[Saved entries]

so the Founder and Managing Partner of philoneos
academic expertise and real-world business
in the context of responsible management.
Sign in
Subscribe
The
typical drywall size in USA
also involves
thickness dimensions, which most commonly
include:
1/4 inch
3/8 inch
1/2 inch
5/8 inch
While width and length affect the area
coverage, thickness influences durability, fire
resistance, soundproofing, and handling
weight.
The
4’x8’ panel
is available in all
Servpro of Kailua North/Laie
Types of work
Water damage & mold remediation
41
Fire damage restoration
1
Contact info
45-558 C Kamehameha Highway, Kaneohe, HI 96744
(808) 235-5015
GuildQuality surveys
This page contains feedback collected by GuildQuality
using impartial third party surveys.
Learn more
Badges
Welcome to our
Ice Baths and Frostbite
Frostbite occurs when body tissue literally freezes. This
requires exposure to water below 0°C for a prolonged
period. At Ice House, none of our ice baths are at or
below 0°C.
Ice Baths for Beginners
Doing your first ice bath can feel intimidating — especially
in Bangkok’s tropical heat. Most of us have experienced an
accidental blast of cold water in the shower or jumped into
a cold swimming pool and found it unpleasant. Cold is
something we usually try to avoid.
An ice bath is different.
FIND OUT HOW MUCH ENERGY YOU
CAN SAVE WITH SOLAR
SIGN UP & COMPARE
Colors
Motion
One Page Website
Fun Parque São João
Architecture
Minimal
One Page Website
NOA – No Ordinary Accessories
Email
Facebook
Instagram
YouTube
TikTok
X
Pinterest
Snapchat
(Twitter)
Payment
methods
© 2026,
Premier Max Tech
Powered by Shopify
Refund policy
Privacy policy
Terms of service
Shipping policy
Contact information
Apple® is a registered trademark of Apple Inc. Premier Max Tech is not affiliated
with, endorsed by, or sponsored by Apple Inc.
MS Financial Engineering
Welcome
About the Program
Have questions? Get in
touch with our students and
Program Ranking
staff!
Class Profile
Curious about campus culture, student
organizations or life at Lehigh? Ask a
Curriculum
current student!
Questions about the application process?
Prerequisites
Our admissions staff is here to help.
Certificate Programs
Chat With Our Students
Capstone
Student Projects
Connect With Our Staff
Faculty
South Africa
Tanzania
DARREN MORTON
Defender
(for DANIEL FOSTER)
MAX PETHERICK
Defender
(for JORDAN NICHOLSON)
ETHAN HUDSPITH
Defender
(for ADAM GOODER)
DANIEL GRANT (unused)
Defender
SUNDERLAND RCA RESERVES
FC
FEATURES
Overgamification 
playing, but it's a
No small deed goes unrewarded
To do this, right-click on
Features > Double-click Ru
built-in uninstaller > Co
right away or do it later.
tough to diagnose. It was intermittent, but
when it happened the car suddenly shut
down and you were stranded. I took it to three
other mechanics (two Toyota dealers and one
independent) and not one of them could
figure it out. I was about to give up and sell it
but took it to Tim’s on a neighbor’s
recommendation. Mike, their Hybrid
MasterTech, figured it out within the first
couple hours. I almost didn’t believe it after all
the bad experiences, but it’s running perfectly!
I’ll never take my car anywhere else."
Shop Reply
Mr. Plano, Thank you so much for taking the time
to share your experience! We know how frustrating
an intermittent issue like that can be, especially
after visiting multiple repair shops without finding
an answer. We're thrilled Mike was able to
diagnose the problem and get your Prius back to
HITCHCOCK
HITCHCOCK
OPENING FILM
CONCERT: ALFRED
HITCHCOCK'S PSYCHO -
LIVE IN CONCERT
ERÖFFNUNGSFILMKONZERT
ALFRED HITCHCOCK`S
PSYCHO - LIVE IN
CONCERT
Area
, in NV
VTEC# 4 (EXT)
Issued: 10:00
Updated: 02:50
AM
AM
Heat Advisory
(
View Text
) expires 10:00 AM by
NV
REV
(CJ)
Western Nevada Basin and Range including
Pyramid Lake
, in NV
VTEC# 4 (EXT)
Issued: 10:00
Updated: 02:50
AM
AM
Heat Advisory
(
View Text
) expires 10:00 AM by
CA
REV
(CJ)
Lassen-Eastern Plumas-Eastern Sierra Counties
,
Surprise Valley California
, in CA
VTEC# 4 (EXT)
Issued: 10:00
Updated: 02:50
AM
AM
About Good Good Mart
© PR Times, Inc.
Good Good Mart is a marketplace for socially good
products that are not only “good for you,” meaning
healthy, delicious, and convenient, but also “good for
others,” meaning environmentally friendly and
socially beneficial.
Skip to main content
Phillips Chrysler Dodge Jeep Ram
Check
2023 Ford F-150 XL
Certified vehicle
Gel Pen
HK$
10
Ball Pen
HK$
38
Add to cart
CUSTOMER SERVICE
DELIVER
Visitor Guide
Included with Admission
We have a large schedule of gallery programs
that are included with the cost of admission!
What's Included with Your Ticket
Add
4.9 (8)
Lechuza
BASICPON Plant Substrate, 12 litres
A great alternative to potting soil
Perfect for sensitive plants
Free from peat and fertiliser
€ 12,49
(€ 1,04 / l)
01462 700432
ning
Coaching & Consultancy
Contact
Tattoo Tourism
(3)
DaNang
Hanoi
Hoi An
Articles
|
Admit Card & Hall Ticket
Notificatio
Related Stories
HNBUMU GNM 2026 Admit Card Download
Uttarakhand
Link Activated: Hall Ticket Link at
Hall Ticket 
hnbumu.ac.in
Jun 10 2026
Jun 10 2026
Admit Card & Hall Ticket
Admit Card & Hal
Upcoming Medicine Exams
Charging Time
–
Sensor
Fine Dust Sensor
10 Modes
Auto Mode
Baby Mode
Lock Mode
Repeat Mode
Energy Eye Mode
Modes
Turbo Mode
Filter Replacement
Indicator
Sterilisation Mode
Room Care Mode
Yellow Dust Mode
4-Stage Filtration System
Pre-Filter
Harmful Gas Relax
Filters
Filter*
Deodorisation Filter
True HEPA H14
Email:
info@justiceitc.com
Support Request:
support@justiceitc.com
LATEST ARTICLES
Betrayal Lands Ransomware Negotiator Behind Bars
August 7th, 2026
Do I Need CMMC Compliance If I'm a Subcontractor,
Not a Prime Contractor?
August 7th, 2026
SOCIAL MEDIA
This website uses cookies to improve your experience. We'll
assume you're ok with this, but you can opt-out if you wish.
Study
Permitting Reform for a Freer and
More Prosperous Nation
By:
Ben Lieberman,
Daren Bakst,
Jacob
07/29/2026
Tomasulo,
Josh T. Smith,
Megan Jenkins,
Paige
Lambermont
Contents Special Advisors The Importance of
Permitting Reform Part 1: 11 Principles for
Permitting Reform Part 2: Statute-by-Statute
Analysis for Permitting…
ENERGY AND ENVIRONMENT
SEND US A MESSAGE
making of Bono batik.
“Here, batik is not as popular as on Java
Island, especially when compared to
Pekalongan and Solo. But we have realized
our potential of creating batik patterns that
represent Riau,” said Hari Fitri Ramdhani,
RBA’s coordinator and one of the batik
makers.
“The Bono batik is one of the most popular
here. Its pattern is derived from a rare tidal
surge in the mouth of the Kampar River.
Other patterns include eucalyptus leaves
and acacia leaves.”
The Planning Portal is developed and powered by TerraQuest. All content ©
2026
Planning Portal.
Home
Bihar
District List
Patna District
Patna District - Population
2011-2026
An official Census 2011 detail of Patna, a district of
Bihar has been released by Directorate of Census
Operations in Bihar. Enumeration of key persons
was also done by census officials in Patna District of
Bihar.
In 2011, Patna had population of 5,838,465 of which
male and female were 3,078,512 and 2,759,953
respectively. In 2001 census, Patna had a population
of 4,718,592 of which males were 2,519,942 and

**What is expected**
Return, exactly, the lines from the first line of the records above to the line containing "in Bangkok’s tropical", both included.

**Response to this exercise**
so the Founder and Managing Partner of philoneos
academic expertise and real-world business
in the context of responsible management.
Sign in
Subscribe
The
typical drywall size in USA
also involves
thickness dimensions, which most commonly
include:
1/4 inch
3/8 inch
1/2 inch
5/8 inch
While width and length affect the area
coverage, thickness influences durability, fire
resistance, soundproofing, and handling
weight.
The
4’x8’ panel
is available in all
Servpro of Kailua North/Laie
Types of work
Water damage & mold remediation
41
Fire damage restoration
1
Contact info
45-558 C Kamehameha Highway, Kaneohe, HI 96744
(808) 235-5015
GuildQuality surveys
This page contains feedback collected by GuildQuality
using impartial third party surveys.
Learn more
Badges
Welcome to our
Ice Baths and Frostbite
Frostbite occurs when body tissue literally freezes. This
requires exposure to water below 0°C for a prolonged
period. At Ice House, none of our ice baths are at or
below 0°C.
Ice Baths for Beginners
Doing your first ice bath can feel intimidating — especially
in Bangkok’s tropical heat. Most of us have experienced an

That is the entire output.